Thursday, August 1, 2019

WWE Writers Should Unionize

McMahon's utter tyranny is reason that not only the wrestlers should unionize, but the writers too
Photo Credit: WWE.com
Unions in wrestling are a touchy subject, mainly because promoters have "the boys" brainwashed into thinking that unionization would destroy every company outside of WWE and All Elite Wrestling, and maybe even them too. The reasons as to why wrestlers should unionize are obvious, plentiful, and well-documented. If not for noted rat bitch Hulk Hogan, they may have done so already. It's a shitty situation that hopefully the locker room in All Elite Wrestling will remedy. They probably won't, though. Still, the need for unionization has never been more apparent in wrestling given the obscene amounts of money at play here with both AEW and WWE.

If you could believe it, there's another group in wrestling that needs unionization like I need to lose about 80 pounds from my frame, and that's WWE writers. The stories that emanate from former writers about how it is to work for psychopath capitalist Vince McMahon make you wonder how they haven't tried to band together already. The latest bit of malfeasance comes courtesy of a report from Ryan Satin that McMahon called for a rewrite of Smackdown hours before the show was to go on the air. While Dave Meltzer clarified on his audio show that it was "only" the opening and closing segments.
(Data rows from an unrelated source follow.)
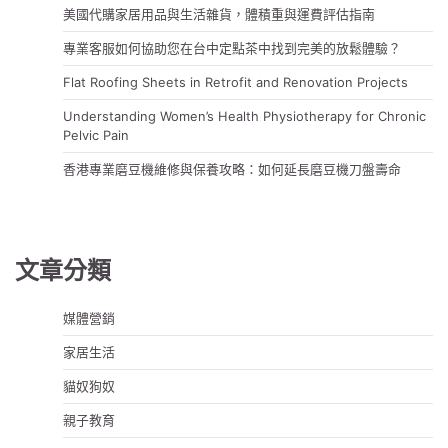
美國代購家居用品與生活雜貨，體積重與運費評估指南
專業客服如何協助您在台中定點茶中找到完美的放鬆體驗？
Flat Roofing Sheets in Retrofit and Renovation Projects
Understanding Women’s Health Physiotherapy for Chronic
Pelvic Pain
香港專業磨豆機維修與保養攻略：如何延長磨豆機刀盤壽命
文章分類
媒體營銷
家居生活
貓奴狗奴
親子教育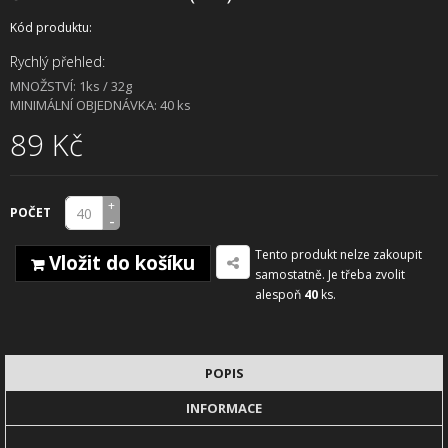
Kód produktu:
Rychlý přehled:
MNOŽSTVÍ: 1ks / 32g
MINIMÁLNÍ OBJEDNÁVKA: 40 ks
89 Kč
+
POČET
-
Tento produkt nelze zakoupit
Vložit do košíku
samostatně. Je třeba zvolit
alespoň
40
ks.
POPIS
INFORMACE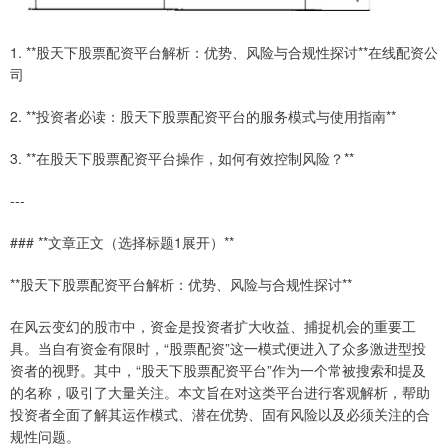
1. **股天下股票配资平台解析：优势、风险与合规性探讨**在线配资公
司
2. **投资者必读：股天下股票配资平台的服务模式与使用指南**
3. **在股天下股票配资平台操作，如何有效控制风险？**
---
### **文章正文（选择标题1展开）**
**股天下股票配资平台解析：优势、风险与合规性探讨**
在风云变幻的股市中，资金是投资者扩大收益、捕捉机会的重要工
具。当自有资金有限时，“股票配资”这一模式便进入了众多激进型投
资者的视野。其中，“股天下股票配资平台”作为一个常被搜索和提及
的名称，吸引了大量关注。本文旨在对这类平台进行客观解析，帮助
投资者全面了解其运作模式、潜在优势、固有风险以及必须关注的合
规性问题。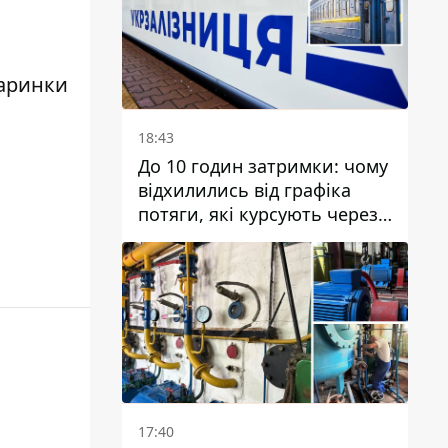
організацію
варинки
18:43
До 10 годин затримки: чому
відхилились від графіка
потяги, які курсують через
Дніпро та область
17:40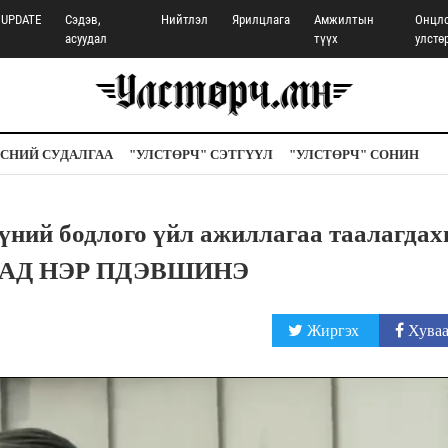
UPDATE
Сэдэв,
Нийтлэл
Ярилцлага
Амжилтын
Онцл
асуудал
түүх
улстө
СНИЙ СУДАЛГАА
"УЛСТӨРЧ" СЭТГҮҮЛ
"УЛСТӨРЧ" СОНИН
үний бодлого үйл ажиллагаа таалагдах
ДАД НЭР ПДЭВШИНЭ
Жиргэх
Хуваа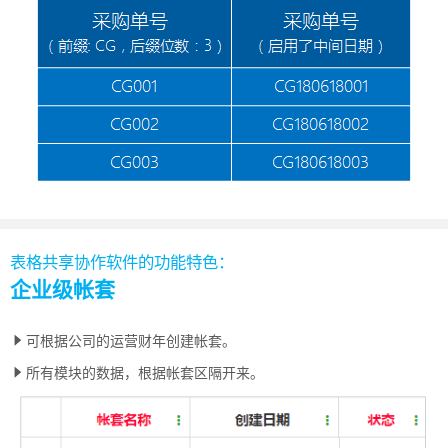
表格共享协作软件的功能特色：
企业级帐套
可根据公司的运营财年创建帐套。
所有模块的数据，根据帐套区隔开来。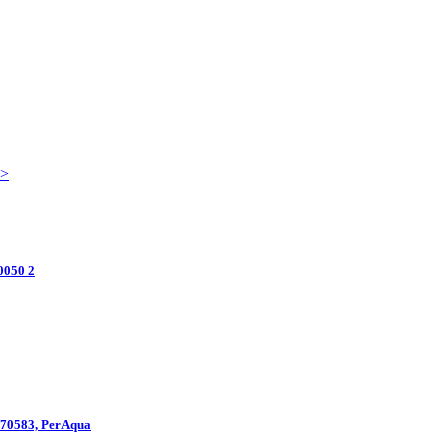
->
0050 2
70583, PerAqua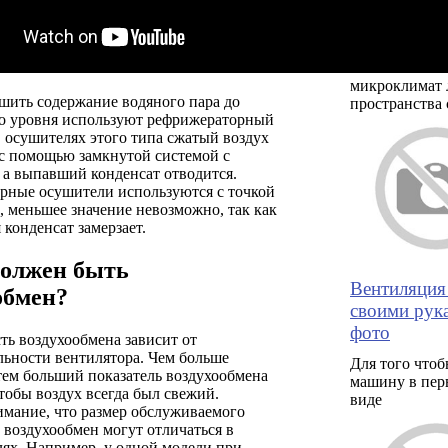
кондиционе
электросети
Оптимальный
микроклимат 
шить содержание водяного пара до
пространства 
го уровня используют рефрижераторный
 осушителях этого типа сжатый воздух
 с помощью замкнутой системой с
 а выпавший конденсат отводится.
рные осушители используются с точкой
, меньшее значение невозможно, так как
конденсат замерзает.
олжен быть
Вентиляция
обмен?
своими рука
фото
ь воздухообмена зависит от
льности вентилятора. Чем больше
Для того чтоб
тем больший показатель воздухообмена
машину в пер
тобы воздух всегда был свежий.
виде
имание, что размер обслуживаемого
воздухообмен могут отличаться в
ях. Например, у одной модели при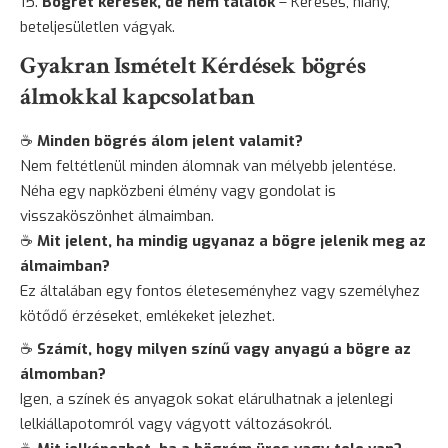
Bögrét keresek, de nem találok
– Keresés, hiány,
beteljesületlen vágyak.
Gyakran Ismételt Kérdések bögrés
álmokkal kapcsolatban
☕
Minden bögrés álom jelent valamit?
Nem feltétlenül minden álomnak van mélyebb jelentése.
Néha egy napközbeni élmény vagy gondolat is
visszaköszönhet álmaimban.
☕
Mit jelent, ha mindig ugyanaz a bögre jelenik meg az
álmaimban?
Ez általában egy fontos életeseményhez vagy személyhez
kötődő érzéseket, emlékeket jelezhet.
☕
Számít, hogy milyen színű vagy anyagú a bögre az
álmomban?
Igen, a színek és anyagok sokat elárulhatnak a jelenlegi
lelkiállapotomról vagy vágyott változásokról.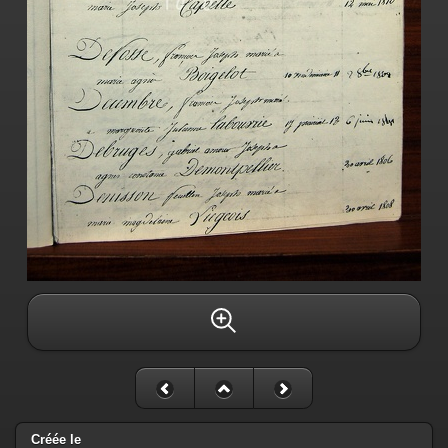
Créée le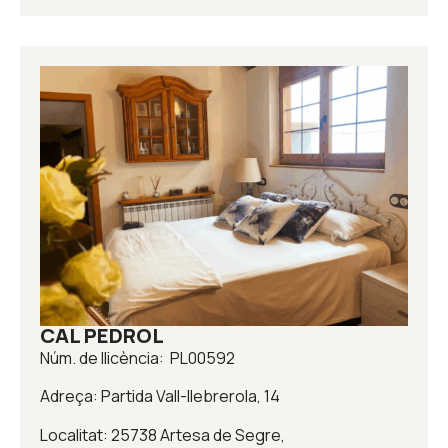
CAL PEDROL
Núm. de llicència: PL00592
Adreça: Partida Vall-llebrerola, 14
Localitat: 25738 Artesa de Segre,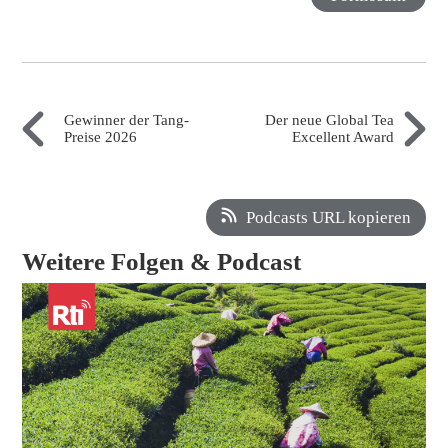
Gewinner der Tang-
Der neue Global Tea
Preise 2026
Excellent Award
Podcasts URL kopieren
Weitere Folgen & Podcast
Regardless of how much of the show needed a rewrite, either portion is still too major for a script overhaul hour before air.

The thing is that this demand isn't anything new. McMahon is reported to demand rewrites the day of the show more often than someone retweets @dril on Twitter. Anecdotes from former writers paint an even more damning picture with details that corroborate McMahon as megalomaniac. The average length of employment for writers seems to be months, if not weeks. Guys like Ryan Ward or Dave Kapoor are the exceptions, not the rules. From all accounts, the writers' room appears to be a place that could be improved by collective bargaining to force McMahon to give them better treatment. The writers should unionize. In fact, even more than the wrestlers, they have an easier path to unionization as they could probably more easily join the Writers' Guild of America than wrestlers could, say, the Screen Actors' Guild. It takes some convincing the wrestlers let alone SAG to classify them as actors based on wrestling alone, but there's no denying WWE's writers write a television show. They should be in that union already. Why aren't they?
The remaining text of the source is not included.